Я не проклинаю никого конкретно. На суде жизни я не обвинитель, хотя и не защитник, тем более и не судья. Я всего лишь потерпевший, жертва а кто меня обидел, и, главное, за что, мне, может быть, лишь на том свете станет известно. Но я всех помню. Всех и всё! И плохое, и хорошее. И не забуду никогда. Кому-то буду благодарен всю свою оставшуюся жизнь, а на кого-то буду обижаться. И здесь я тоже могу получить упреки от церкви и, тем более, от людей. Апостол Марк говорил, что Иисус Христос предостерегал не только обижать, но и обижаться. Что делать, я слаб и ничего не могу с собой поделать. Да, я помню всё и всех и Бог мне судья!
Будь прокляты злая и паскудная любовь, злые попы и эта моя последняя, быть может, парижская ночь, злая и безжалостная!
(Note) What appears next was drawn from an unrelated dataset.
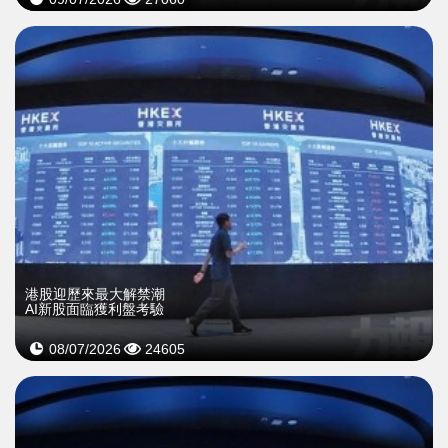
港股迎歷來最大解禁潮
AI新股面臨獲利盤考驗
08/07/2026
24605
К чертям собачьим надежду, радость, утешенье! Может быть, всё же я спасусь, вера спасет меня, но это всё же не сейчас и не здесь, не в Париже. Быть может, только вера и может спасти меня, мою душу, но тело мое уже почти уничтожено, почти сгорело в геенне человеческой.
Только о вере я думаю в последнее время. А все остальное?! Все эти истины, которым счет нет и которые никак не могут договориться ни с собой, ни с людьми, подите прочь! Но с ними сгинь и ты мое сомнение!
Ладно, что будет, то и будет! Если мне дано пережить этот мрак, во мраке моих будущих скитаний, я буду жить воспоминаниями о том хорошем, что было, но я не забуду и плохое, всех виновников моих терзаний.
Обо всех говорить не буду. И хороших, и плохих людей в моей жизни было немало.
Я никого не проклинаю. Знаю, знаю, за это могут осудить, да и не палач я. У меня лишь обида, да и Библия требует платить око за око.
Я вечно буду помнить тебя, Катрин, что ангелов прекрасней, хотя душа черна, как сковородки дно. Твой грех он всех грехов ужасней Я ждал любви, а ты принесла одно страдание.
Тебя, епископ, злой и своенравный, что ласкою своей мне тело погубил, тоже не добрыми словами и мыслями буду вспоминать до скончания своего века.
Тебя, мой принц, с богами равный в стихах, коварстве
Как же я любил! Как любил всех тех, кого судьба мне посылала, кто через душу шел мне напролом. Какою страстью вся душа пылала! И как она мертва сейчас! Так старый дом, покинутый людьми, их горем и страданьем, весельем, радостью и буйствами страстей, еще стоит, но в целом мирозданьи нет ничего уже его мертвей.
И всё ж, друзья, хочу оставить вам свой главный завет.
Скорее забывайте несчастья и беды. Другого мира не было и нет, где было б столько солнца и ненастья.
Не бойтесь, я не еретик и на костер с собой не приглашаю.
Что наша жизнь? всего лишь миг, двор постоялый на дороге к раю иль к аду. Это как кому. Но, как учит нас святая церковь, там будет все иначе потому, что попадет туда душа, а не плоть живая. И что ей делать, плоти грешной, там, где не выживет и тень, там, где добро иль зло безбрежны, где бесконечны день иль ночь?!